In one embodiment, a remote processing module (72) can be composed of one or more powerful processors and controllers that are configured to process and analyze data or image information. In one embodiment, remote data repository (74) can be a large-scale digital storage facility that is accessible via the internet or another networking configuration. Resource configuration. In one embodiment, data and computation are stored in the local data and processing module. This allows for fully autonomous usage from any remote modules.
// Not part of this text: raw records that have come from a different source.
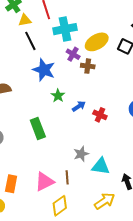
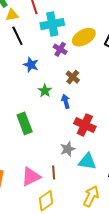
brown cross: (88, 66) -> (73, 77), moved, turned 32
blue star: (44, 70) -> (31, 65), size x0.7
blue arrow: (79, 106) -> (66, 101), turned -72
red cross: (100, 115) -> (85, 125), moved, size x1.5
yellow arrow: (105, 201) -> (91, 196), turned -30

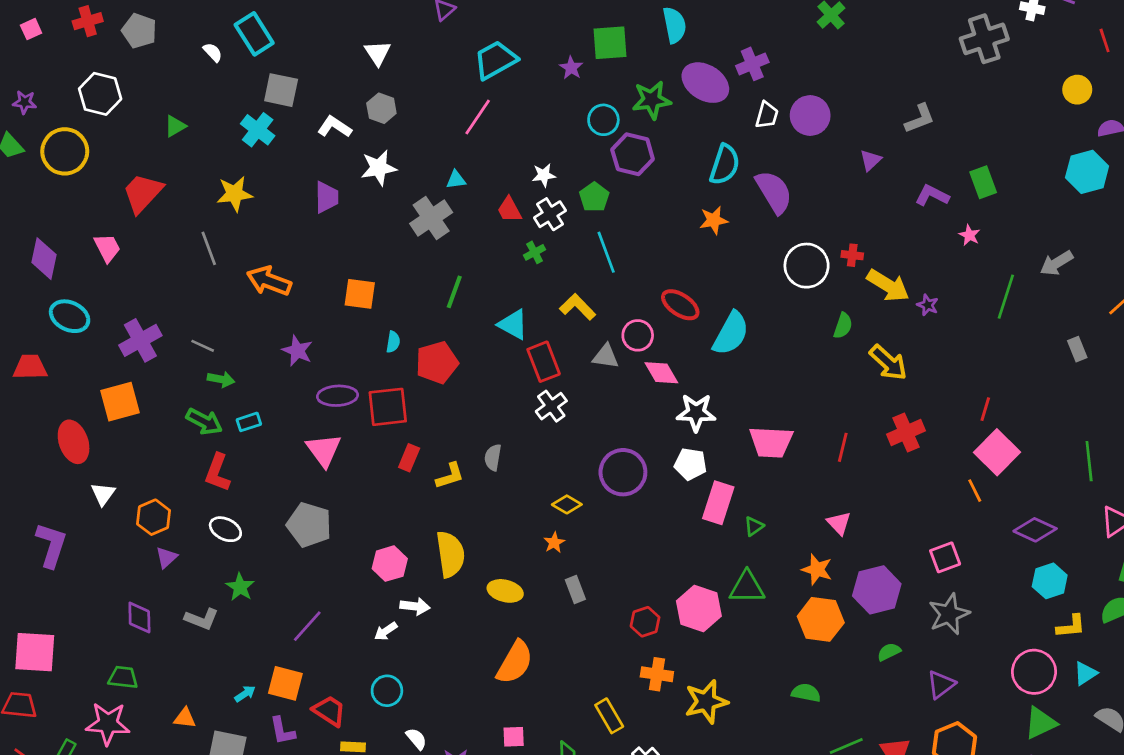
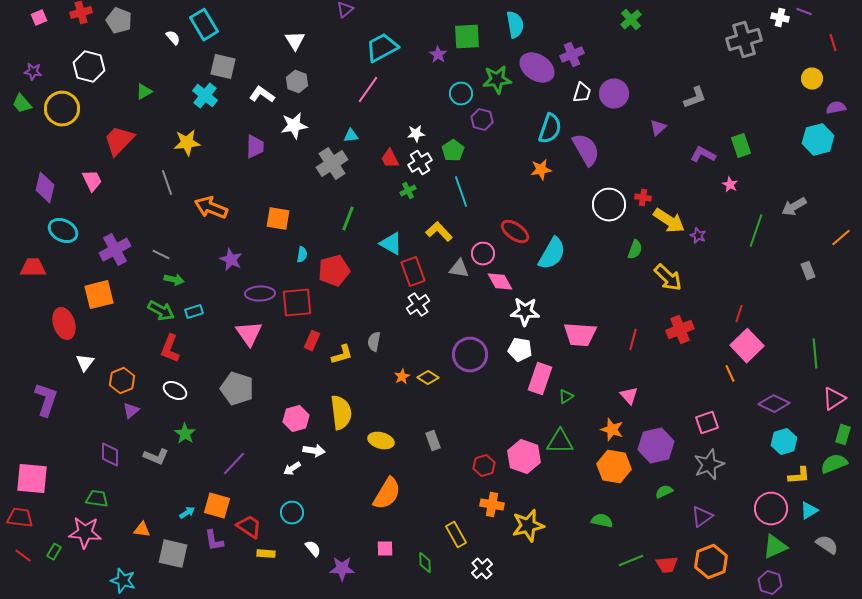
purple hexagon: (633, 154) -> (482, 120), size x0.7
orange star: (554, 543) -> (402, 377), moved

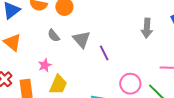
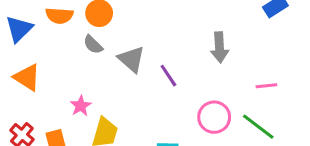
gray arrow: (147, 28) -> (220, 47), moved
gray semicircle: (54, 36) -> (93, 45), moved

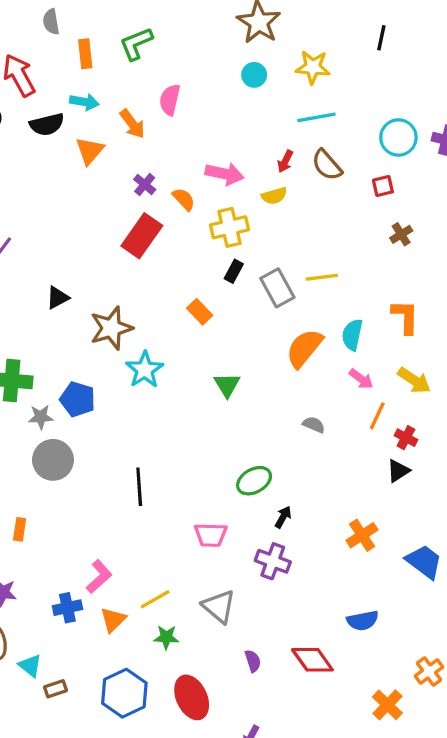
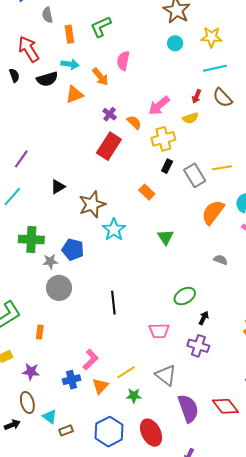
orange triangle: (90, 151) -> (74, 94), turned 30
pink arrow: (225, 174) -> (159, 106), turned 130
purple semicircle: (253, 661) -> (188, 408), size x2.0

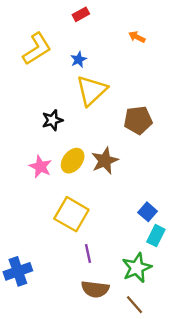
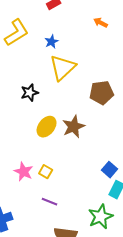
pink star: (40, 167) -> (24, 172), moved
yellow square: (71, 214) -> (46, 172), size x0.5
purple line: (88, 253) -> (50, 202), moved, turned -56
Referring to FIG. “With reference to FIG. As shown in Figure 3, a schematic illustrates coordination between the cloud computing assets (46) and local processing assets, which may reside in head mounted componentry (58) coupled to the user’s head (120), and a local processing module (70) coupled to the user’s belt (308; therefore, this component 70 can also be referred as a “belt pack” 3 . In one embodiment, cloud assets (46) such as server systems (110), are operatively connected (115) via wired or WiFi networking (wireless is preferred for mobility while wired is preferred for high-bandwidth data transfers or for high-data volume transfers) directly to (40 and 42) local computing assets such as processor and memories configurations coupled to the head (120) of the user and the belt (308), as described above. The computing assets that are local to the user can also be connected via wired or wireless connectivity configurations (44) such as the wired connection (68) described below with reference to FIG. 8 . In one embodiment, in order to maintain a small and low-inertia subsystem mounted on the user’s forehead (120), the primary data transfer between the user (46) and the cloud (46) can be through the link between a subsystem mounted on the belt (308), and the cloud. The head-mounted (120) system is primarily data-tethered with the belt-based subsystem (308) using wireless connectivity such as ultra wideband (?UWB?) Wireless connectivity such as ultra-wideband (?UWB?) is used to tether the head mounted subsystem (128) to the belt-based (308) subsystem.
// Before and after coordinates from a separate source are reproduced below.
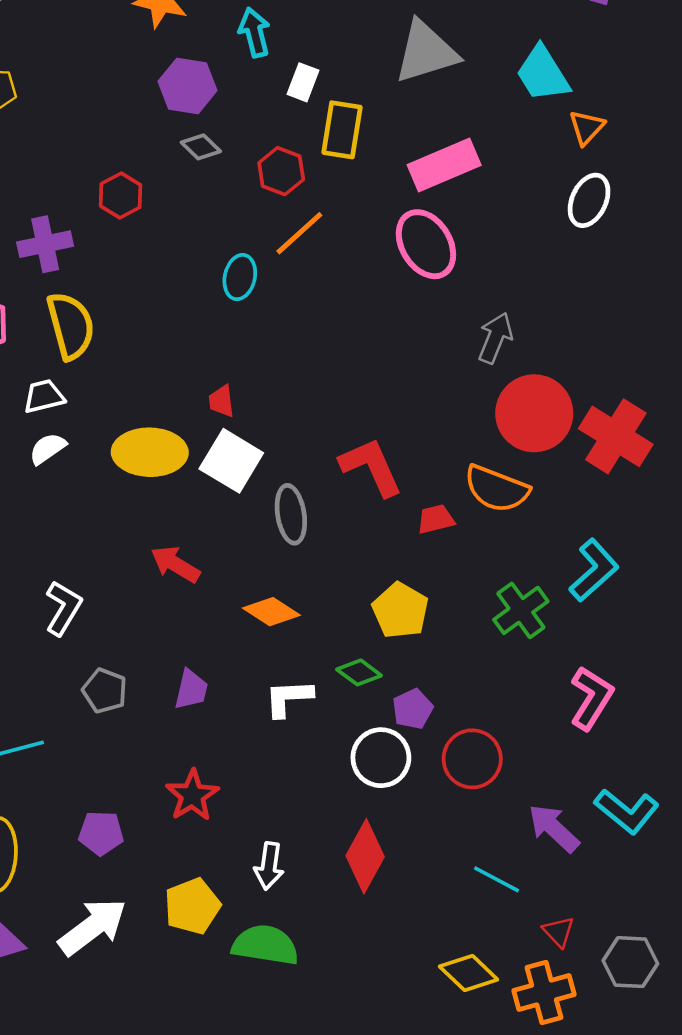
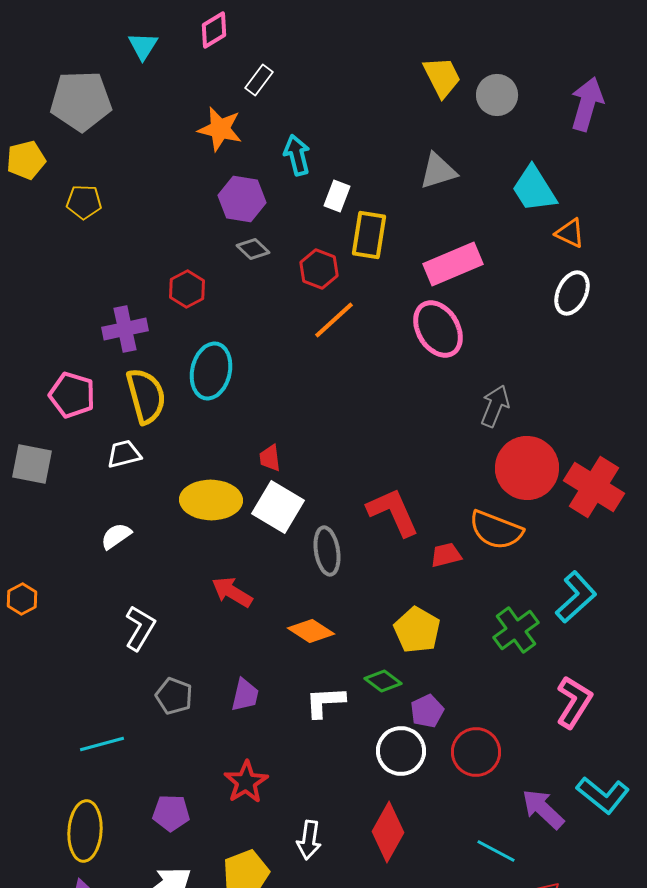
gray triangle: (426, 52) -> (438, 171), size x0.7
orange triangle: (587, 127) -> (570, 233), turned -48
cyan ellipse: (240, 277) -> (211, 371), moved, size x1.5
white semicircle: (48, 449) -> (116, 536), moved

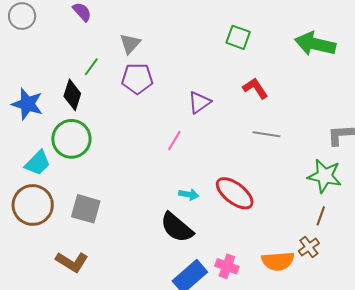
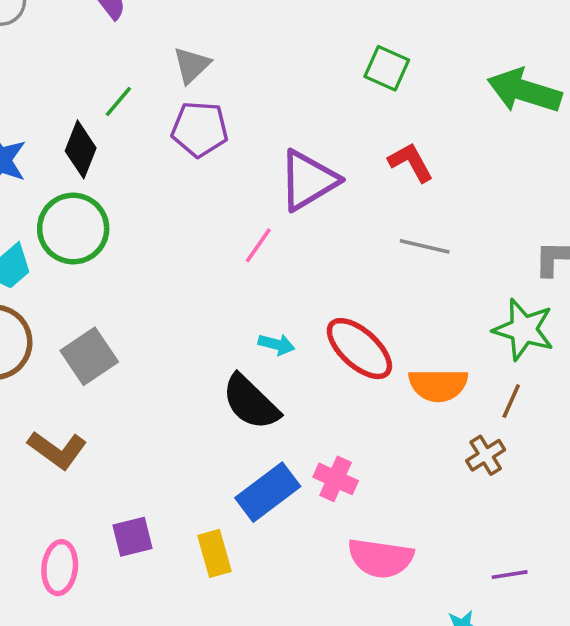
purple triangle: (199, 102) -> (308, 180), size x1.5
gray square: (86, 209) -> (89, 356), turned 36
orange semicircle: (278, 261) -> (438, 385), moved

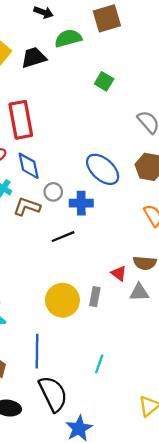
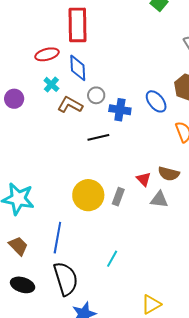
blue ellipse: (103, 169) -> (156, 101), moved, size x0.7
A user can display information using a display device that is appropriate for the user. This could be a user interface, or a user display system, as shown in FIG. The user can transfer or “pass” aspects of a world relevant to their current real or virtual location. The user can be updated efficiently and effectively by transferring or?passing? A map of the globe may be continuously updated in a storage area that may reside partially on the AR system of the user and partially in cloud resources. The map is also referred to as “a passable world model?” It may consist of a large database containing raster images, 2-D and 3-D points, parameter information, and other data about the real-world. AR users are constantly capturing information about their environment, e.g. through sensors, cameras, IMUs etc. The map gets more accurate and complete.
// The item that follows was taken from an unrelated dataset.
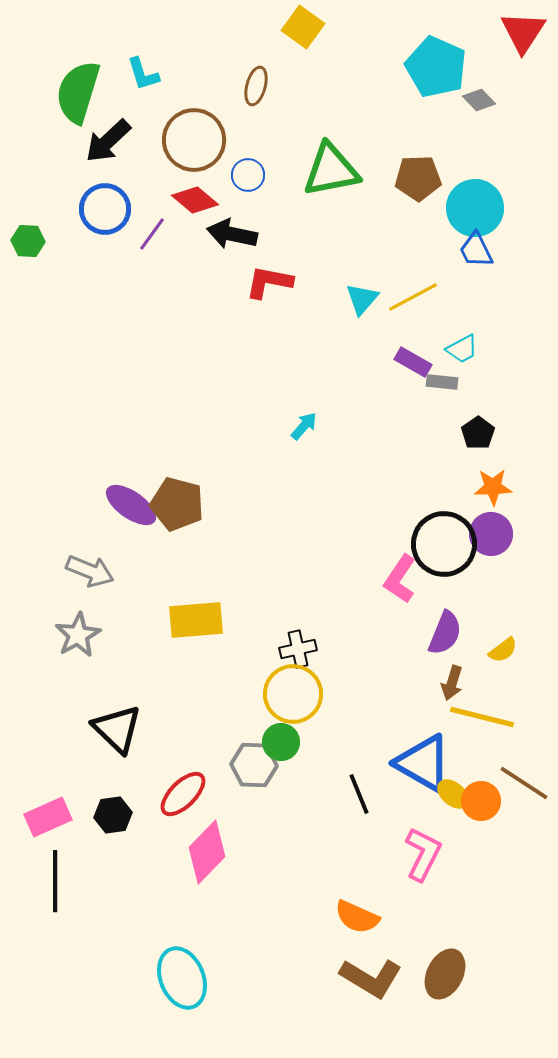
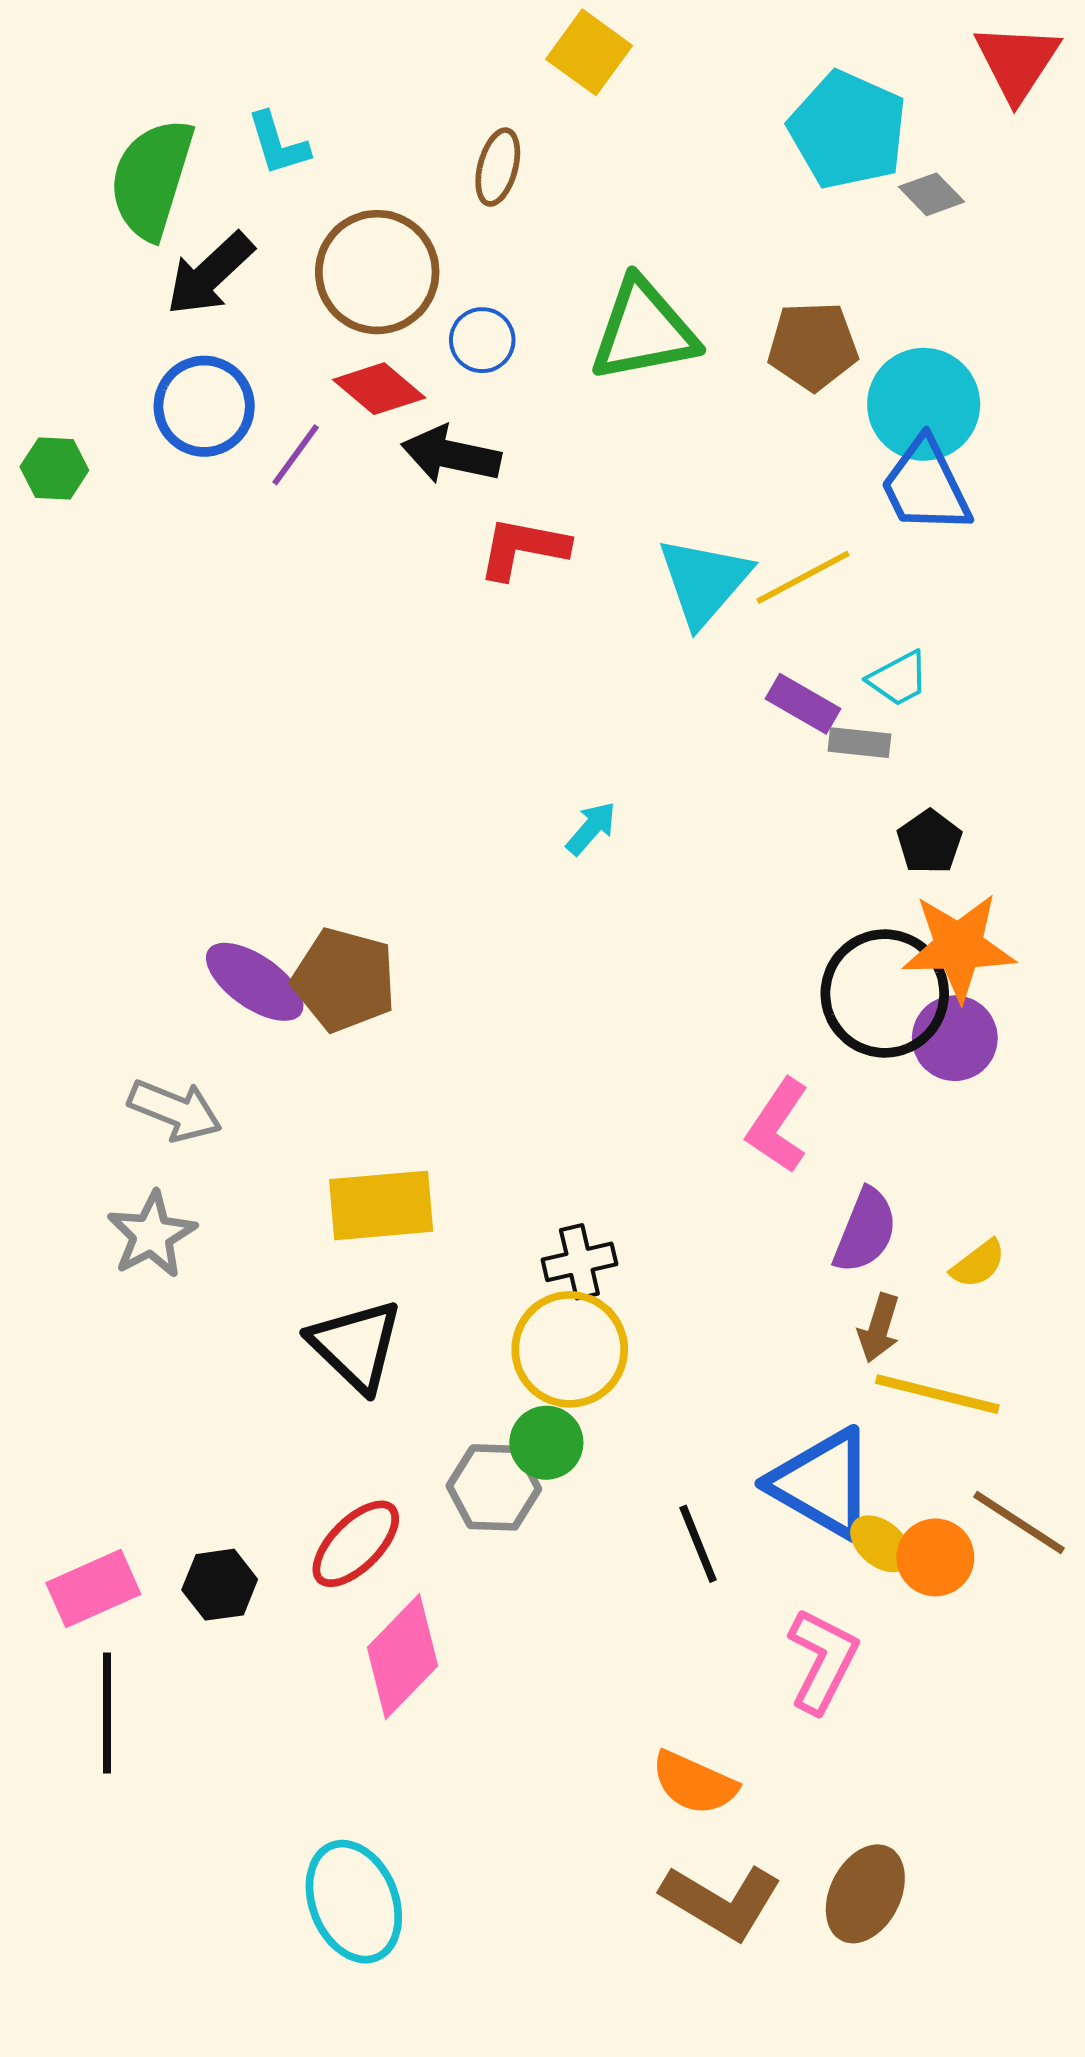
blue trapezoid: (476, 250) -> (926, 486), size x1.4
cyan triangle: (362, 299) -> (704, 581), size x1.5
orange star: (493, 487) -> (959, 947), size x1.5
black circle: (444, 544) -> (885, 993), moved
black triangle: (117, 729) -> (356, 1345), moved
With the configuration described above, a world model can be stored on cloud computing resources, and distributed from there. This world can then be ‘passable’. It is preferable to send a low-bandwidth version of the world to one or several users than to try to transmit real-time video or similar data. As shown in FIG. The cloud-based model of the world can be used to inform the augmented experience for the person standing near the statue (e.g., as shown in FIG. The cloud can be accessed by a person using a remote display, such as a computer on a desk. This information is then displayed on the display. A person who is physically present in the park can invite a friend to join them on a virtual and augmented-reality walk. The system must know the location of the street, trees, and statue.